Small caps to gain from SIV overhaul

Friday, October 24, 2014

The federal government has signalled changes to the Significant Investor Visa (SIV) program, with small cap fund managers and venture capitalists set to reap the benefits.

Yesterday, trade and investment minister Andrew Robb suggested the SIV program would better serve public policy outcomes if participants in the scheme were encouraged to avoid their current penchant for government bonds and invest in “higher risk” investments such as small cap equities and start-ups.

“If [the funds] are going to government bonds, which could be sold anytime and anywhere at a good price, Australia is getting nothing out of it,” Mr Robb told Business Spectator.

“They just park money there for four years and get citizenship. It does not make a lot of sense to me from a public policy point of view.”

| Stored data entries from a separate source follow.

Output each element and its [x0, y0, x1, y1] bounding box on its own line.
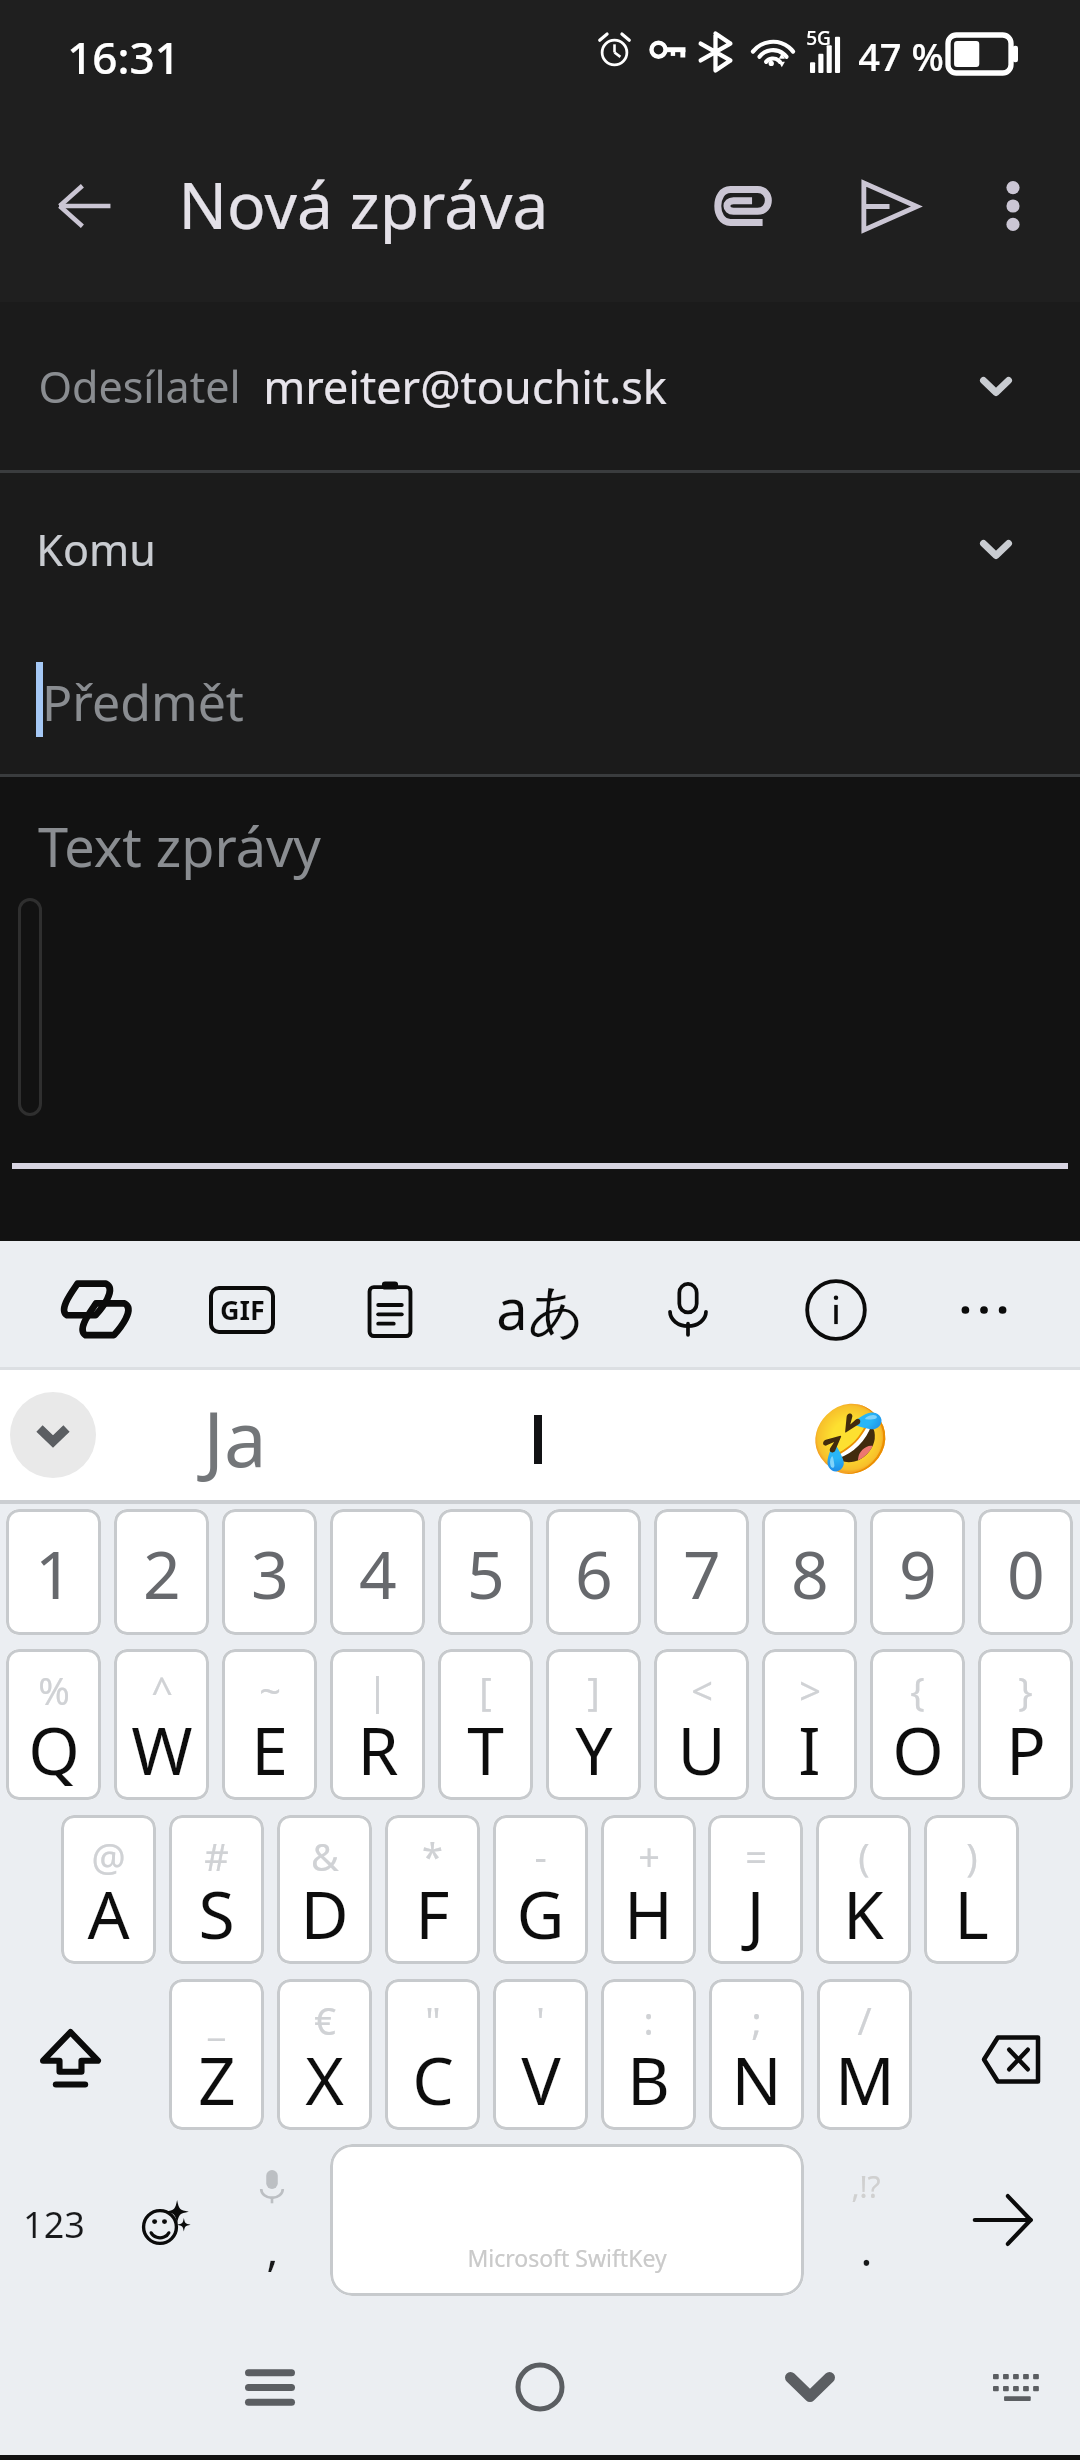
button[interactable]: 6 [546, 1509, 641, 1635]
button[interactable]: & [277, 1815, 372, 1964]
staticText: 5G [806, 25, 831, 51]
button[interactable]: Attach file [692, 154, 796, 258]
button[interactable]: > [762, 1649, 857, 1800]
button[interactable]: 3 [222, 1509, 317, 1635]
button[interactable]: Emoji [110, 2144, 218, 2296]
staticText: * [422, 1830, 443, 1882]
staticText: # [204, 1830, 229, 1882]
button[interactable]: Voice input [634, 1247, 742, 1373]
staticText: 2 [143, 1528, 181, 1618]
button[interactable]: 0 [978, 1509, 1073, 1635]
button[interactable]: 🤣 [730, 1370, 970, 1500]
button[interactable]: ,!? [810, 2144, 922, 2296]
button[interactable]: Info [782, 1247, 890, 1373]
button[interactable]: More [930, 1247, 1038, 1373]
button[interactable]: Translate [486, 1247, 594, 1373]
button[interactable]: @ [61, 1815, 156, 1964]
staticText: D [300, 1868, 349, 1958]
button[interactable]: } [978, 1649, 1073, 1800]
button[interactable]: Home [470, 2327, 610, 2447]
button[interactable]: Hide keyboard [740, 2327, 880, 2447]
staticText: > [799, 1664, 821, 1716]
button[interactable]: 5 [438, 1509, 533, 1635]
button[interactable]: 2 [114, 1509, 209, 1635]
staticText: R [357, 1704, 399, 1794]
button[interactable]: : [601, 1979, 696, 2130]
button[interactable]: ~ [222, 1649, 317, 1800]
staticText: ~ [259, 1664, 281, 1716]
button[interactable]: Předmět [0, 625, 1080, 774]
button[interactable]: 9 [870, 1509, 965, 1635]
button[interactable]: ( [816, 1815, 911, 1964]
staticText: " [425, 1994, 441, 2046]
staticText: + [638, 1830, 660, 1882]
staticText: J [746, 1868, 765, 1958]
button[interactable]: Back [36, 158, 132, 254]
staticText: K [843, 1868, 884, 1958]
button[interactable]: # [169, 1815, 264, 1964]
staticText: 9 [899, 1528, 937, 1618]
button[interactable]: * [385, 1815, 480, 1964]
staticText: _ [208, 1994, 225, 2046]
staticText: H [624, 1868, 673, 1958]
button[interactable]: < [654, 1649, 749, 1800]
button[interactable]: = [708, 1815, 803, 1964]
staticText: / [857, 1994, 872, 2046]
button[interactable]: GIF [188, 1247, 296, 1373]
button[interactable]: { [870, 1649, 965, 1800]
staticText: GIF [220, 1291, 265, 1328]
staticText: Microsoft SwiftKey [467, 2242, 667, 2273]
button[interactable]: 1 [6, 1509, 101, 1635]
staticText: aあ [496, 1270, 585, 1346]
button[interactable]: Komu [0, 473, 1080, 625]
button[interactable]: , [218, 2144, 326, 2296]
button[interactable]: Ja [115, 1370, 355, 1500]
button[interactable]: 123 [0, 2144, 110, 2296]
button[interactable]: [ [438, 1649, 533, 1800]
staticText: 6 [575, 1528, 613, 1618]
button[interactable]: ; [709, 1979, 804, 2130]
button[interactable]: Stickers [42, 1247, 150, 1373]
staticText: % [38, 1664, 70, 1716]
button[interactable]: % [6, 1649, 101, 1800]
button[interactable]: Send [837, 154, 941, 258]
button[interactable] [418, 1370, 658, 1500]
button[interactable]: Shift [0, 1979, 155, 2130]
button[interactable]: - [493, 1815, 588, 1964]
button[interactable]: € [277, 1979, 372, 2130]
button[interactable]: | [330, 1649, 425, 1800]
button[interactable]: _ [169, 1979, 264, 2130]
button[interactable]: More options [965, 158, 1061, 254]
button[interactable]: + [601, 1815, 696, 1964]
button[interactable]: ^ [114, 1649, 209, 1800]
button[interactable]: 8 [762, 1509, 857, 1635]
button[interactable]: Collapse suggestions [10, 1392, 96, 1478]
staticText: U [677, 1704, 726, 1794]
button[interactable]: ] [546, 1649, 641, 1800]
staticText: 7 [683, 1528, 721, 1618]
button[interactable]: Space [330, 2144, 804, 2296]
staticText: Text zprávy [38, 809, 321, 883]
staticText: ) [966, 1830, 978, 1882]
button[interactable]: " [385, 1979, 480, 2130]
staticText: Odesílatel [38, 357, 241, 416]
staticText: [ [479, 1664, 492, 1716]
button[interactable]: Text zprávy [0, 777, 1080, 1241]
staticText: ; [751, 1994, 762, 2046]
button[interactable]: Switch keyboard [946, 2327, 1080, 2447]
button[interactable]: / [817, 1979, 912, 2130]
button[interactable]: ) [924, 1815, 1019, 1964]
staticText: € [314, 1994, 336, 2046]
button[interactable]: 7 [654, 1509, 749, 1635]
button[interactable]: ' [493, 1979, 588, 2130]
button[interactable]: Recents [200, 2327, 340, 2447]
button[interactable]: Odesílatel [0, 302, 1080, 470]
staticText: ] [587, 1664, 600, 1716]
staticText: ( [858, 1830, 870, 1882]
staticText: B [627, 2034, 670, 2124]
staticText: O [892, 1704, 944, 1794]
button[interactable]: Clipboard [336, 1247, 444, 1373]
button[interactable]: Enter [925, 2144, 1080, 2296]
button[interactable]: Backspace [925, 1979, 1080, 2130]
button[interactable]: 4 [330, 1509, 425, 1635]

Reflecting on the minister’s comments, Australian Ethical domestic equities portfolio manager Andy Gracey, who runs the company's Smaller Companies Trust, told InvestorDaily it was a “logical idea”.

“If you go to venture capital or small cap equities you’re actually promoting new investments in new companies that need capital,” Mr Gracey said.

“It’s probably a more productive type of investment – investing in real assets as opposed to investing in financial assets [such as] treasuries and cash.”

Mr Gracey added that Australian Ethical would encourage SIV investors to consider “positive environmental and social investments”, but said the advent of a “vibrant small cap investing community” would be a good outcome of the government’s flagged changes.

The Australian Private Equity and Venture Capital Association (AVCAL) also welcomed the comments, pointing to the long-term economic benefits of increased start-up investment.

“Australian early-stage companies have, for many years now, been increasingly squeezed for capital owing to many traditional institutional investors decreasing their exposures to higher-risk ventures over time,” said AVCAL head of policy and research Dr Kar Mei Tang.

“Every year, Australian venture capital and private equity managers see a strong pipeline of start-ups, research-driven ventures and innovative small businesses that have the potential to be our future economic drivers.

“But many of these promising businesses and entrepreneurs struggle to secure funding because that kind of risk capital is in such short supply here in Australia.”